Мы изумленно поглядели друг на друга, так как он внезапно замолчал и затем подошел к окну.
Ботаник Ешквид вынул лупу, нагнулся над глобусом и громко сказал, желая рассеять тягостное впечатление, произведенное на нас последними остовами Радшпиллера: "Эта реликвия - подделка; она относится к нашему времени - пять частей света" - он указал на Америку - "ведь на глобусе они обозначены полностью".
Хотя эта фраза носила такой отрезвляющий и повседневный характер, но она все же не могла рассеять подавленного настроения, начавшего овладевать нами без всякой разумной причины и превращавшегося постепенно в чувство гнетущего страха.
Внезапно комнату наполнил сладкий, одуряющий запах крушины или волчьих ягод.

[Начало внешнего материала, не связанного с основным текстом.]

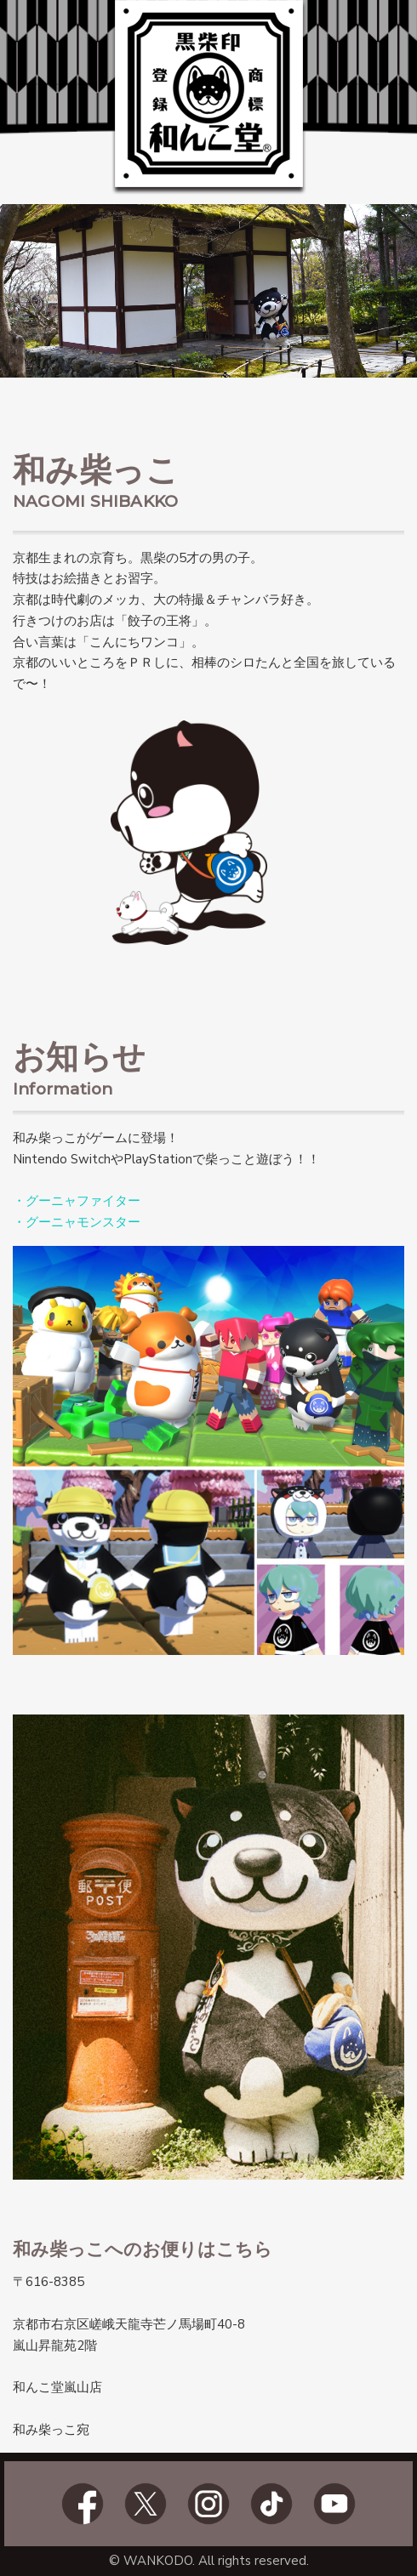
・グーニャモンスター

"Это принесло ветром из парка",-хотел я сказать, но Ешквид успел предупредить мою судорожную попытку сбросить давившую нас тяжесть. Он ткнул иглою в глобус и пробормотал нечто вроде того, что весьма странно видеть обозначенное на карте наше ничтожное само по себе озеро - тут голос Радшпиллера снова зазвучал у окна резким, насмешливым тоном: "Почему же теперь меня более не преследует - как было раньше - во сне и наяву - образ его высокопреосвященства, великого кардинала Напеллуса? В назарейском кодексе - книге гностических голубых монахов, написанной за двести лет до Христа - ведь стоит сведущее пророчество, обращенное к неофитам: "Кто будет поливать до конца мистическое растение своею кровью, того оно доведет до врат вечной жизни; но если само оно будет вырвано из земли, то кощунствующий увидит его лицом к лицу в образе смерти и дух его станет блуждать во тьме до прихода новой весны!" Куда же они девались - эти слова? Или они умерли? Я говорю вам - обетование тысячелетий разбилось об меня. Почему же он не приходит, тогда я мог ды плюнуть ему в лицо - этот кардинал Нап..." - внезапный хрип прервал последние слова Радшпиллера - он увидел голубой цветок, положенный вечером ботаником на подоконник, и пристально смотрел на него. Я хотел вскочить. Поспешить ему на помощь.
Меня остановило восклицание Джованни Брачческо.
Под иглою Ешкзида пожелтевшая пергаментная кора, покрывавшая глобус, отделилась, подобно тому, как падает кожа с переспелого плода, и перед нами лежал большой блестящий шар.
А внутри - это было чудесное произведение искусства, - стояла, попавшая туда неведомо каким способом, фигура кардинала в мантии и шляпе он держал в руке, словно зажженную свечу, пучок синевато-стальных пятилепестковых цветов.
Потрясенный ужасом, я едва мог взглянуть на Радшпиллера. С побелевшими губами, мертвенно бледным лицом, он стоял у стены - прямо, неподвижно, подобно статуэтке в стеклянном шаре - держал в руке ядовитый голубой цветок и пристально смотрел на кардинала.
Лишь блеск его глаз показывал, что он еще жив; мы же поняли, что дух его навеки погрузился в ночь безумия.
На следующее утро все мы - Ешквид, Финк, Джованни Брачческо и я разошлись в разные стороны - безмолвно, почти не прощаясь - последние, страшные часы этой ночи были слишком красноречивы для каждого из нас и связали наши языки. Я еще долго бесцельной одиноко бродил по земле, но более не встретился ни с кем из них.
Однажды, спустя много лет, судьба привела меня в ту местность: от замка остались только одни стены, но среди развалин под жгучим, ярким светом солнца росли в почти необозримом количестве, целыми кустами в человеческий рост, синеватостальные цветы голубого лютика.